Eine späte Liebesgeschichte mit tragischem Ausgang

Die Geschichte von Marie-Thérèse Ross liest sich wie ein Roman: Im vergangenen Jahr hatte die Französin ihre Jugendliebe Billy Ross geheiratet und war mit ihm nach Anniston im US-Bundesstaat Alabama gezogen. Das Paar hatte sich bereits Ende der Fünfzigerjahre kennengelernt, als Marie-Thérèse als Sekretärin auf einem Nato-Stützpunkt in der Nähe von Saint-Nazaire arbeitete und Billy als US-Soldat stationiert war.

Mitte der Sechzigerjahre musste Billy in sein Heimatland zurückkehren, beide heirateten andere Partner und bekamen Kinder. Doch die Liebe überdauerte die Jahrzehnte: 2010 nahm Marie-Thérèse über soziale Netzwerke Kontakt zu Billy auf, der sich inzwischen zum Oberst und Hubschrauberpiloten in der US-Armee hochgearbeitet hatte.

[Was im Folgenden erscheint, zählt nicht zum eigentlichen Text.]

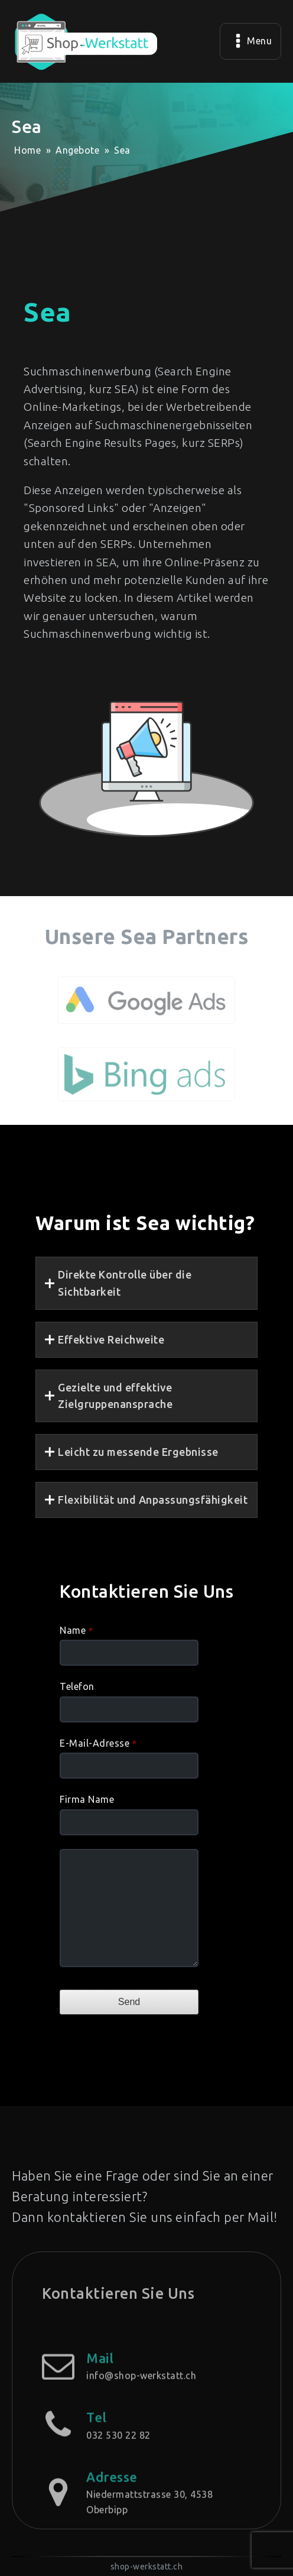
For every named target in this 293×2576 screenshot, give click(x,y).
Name (76, 1630)
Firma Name (87, 1799)
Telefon (77, 1686)
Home (27, 150)
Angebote (77, 150)
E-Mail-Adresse (98, 1743)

Ende 2022, als beide seit einigen Monaten verwitwet waren, nahmen sie ihre Beziehung wieder auf. 2025 heirateten sie schließlich und lebten gemeinsam in den Vereinigten Staaten. Doch nach dem Tod ihres Mannes im Januar 2026 begannen die aufenthaltsrechtlichen Probleme für Marie-Thérèse, da sie über kein dauerhaftes Visum für die Vereinigten Staaten verfügte.

Folgen für die deutsch-amerikanischen Beziehungen

Der Fall hat internationale Wellen geschlagen und wirft Fragen zur Behandlung älterer Ausländer in Einwanderungsverfahren auf. Die Kritik des französischen Außenministers an den "nicht akzeptablen" Praktiken der ICE-Behörde deutet auf anhaltende Spannungen in den transatlantischen Beziehungen hin. Menschenrechtsorganisationen fordern eine Überprüfung der Haftbedingungen für vulnerable Personengruppen in Einwanderungshaft.

Für Marie-Thérèse Ross endete die Odyssee mit der Rückkehr in ihre französische Heimat, doch die Erinnerungen an die traumatischen Hafterfahrungen werden bleiben. Der Fall zeigt, wie brüchig Aufenthaltsrechte sein können und welche humanitären Konsequenzen eine rigide Einwanderungspolitik haben kann.